Mirror, Mirror
Remember this phrase from our childhood when the answer was “Snow White”. That answer is highly symbolic when you think of it in terms of our inner beauty and essential nature. In the mirror is the snow covered peak of Mt. Kaylash and the ashen Lord Shiva sitting in meditation. That is a mirror I want to look into. To see the truth of my being... majestic and serene, to feel the deep silence that underlies my human existence. That kind of Snow White brings a leap of joy to my soul.
On the other hand, when I look at the mirror put before me every day in the remarks and actions of others, I often shirk and immediately deny that it is me I am seeing. I throw the rock of blame back in their court and think it will stay with them as I walk away. I walk away, if I am lucky without saying something to add to the mirror’s image, but the shadow of blame follows me home and sleeps in my bed until it bounces back and chinks a piece of my armor away.
Even the mention of mirrorism causes my mind to cringe and an uncomfortable feeling to come over me. My rusty skin pulls in and I yell, “Hey, this is too hard to understand. It’s hard enough to get up every day and meet the challenges of life with half a smile, let alone understand the angles of creation.” Now the poor me “little self “has arrived and shows itself with excuses and belief systems all playing as if I’m trying to get to first base by telling a good lie and hoping no one is watching.
When I arrive at first base, there is a mirror that reflects back all the little ways I lie to myself about how important certain things are: comfort, bliss, kindness, beauty, safety, plenty of fun, and plenty of people who think highly of me. The people I meet mirror back to me all the hidden fears and places that I have refused to take responsibility. The heartbreak, expectation, and disappointment along the way have become the focal point for my personality. They lay at the root of a belief system that I have built to shield me from pain and give me a false sense of meaning. My own mind has tricked me into thinking it’s all for the good.
Each time I feel hurt, frustrated, or overlooked it is the mirror that God is using to reveal my own growth edges. Sure, there are lessons for the others involved. It is often easier to see it for others than for ourselves. I can beat myself up and add salt to the wounds or I can jump for joy in a new way that requires dedication and inspiration to make a course correction for the sake of true happiness. Any time you learn a new dance, you step all over many feet before you get the hang of it.

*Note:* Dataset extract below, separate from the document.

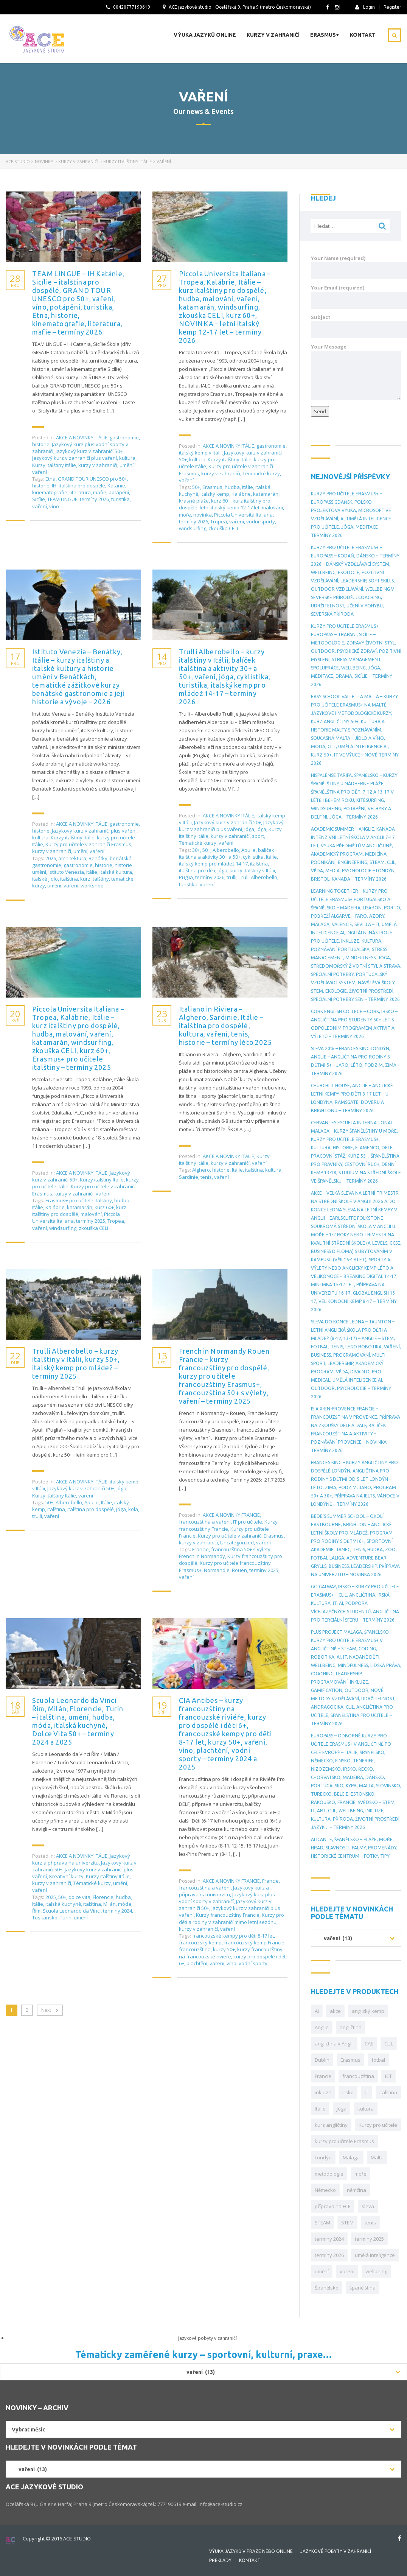  I want to click on 50+, so click(196, 487).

How long will I turn away from the mirror and try to find comfort and safety in a false world I have built upon my personality needs and wants? When will I step up to the plate and be able to see the shame in the mirror as my own shame that I am unable to stand with, my own anger that I have failed to embrace, my own negligence to get on with the development of core soul power that can lead me and help me stand tall and bright in a world of sadness and suffering?
This is where we get down on our knees and pray in whatever way we know. We say “thank you” for God’s perfectly designed mechanism for our growth. We acknowledge our present situation and ask for the Divine to help us move forward in a new way where we can face our mirror with eyes open. We take the help and add our own dedication in order to stand balanced, open, and ready to receive. We use the natural reflections that come for fuel to inspire us to act with a new step to our feet.
Mirror, mirror on the wall who’s the fairest of them all? The One in all is the fair One. The Silent Compassionate One is the Wise One and the very creation point from whence the mirror came. Mirror, mirror, tell it all; how we rise and how we fall. Guide us to that place in us that lives the truth and learns to trust. Mirror let me stand and see…the me in you…and the you in me.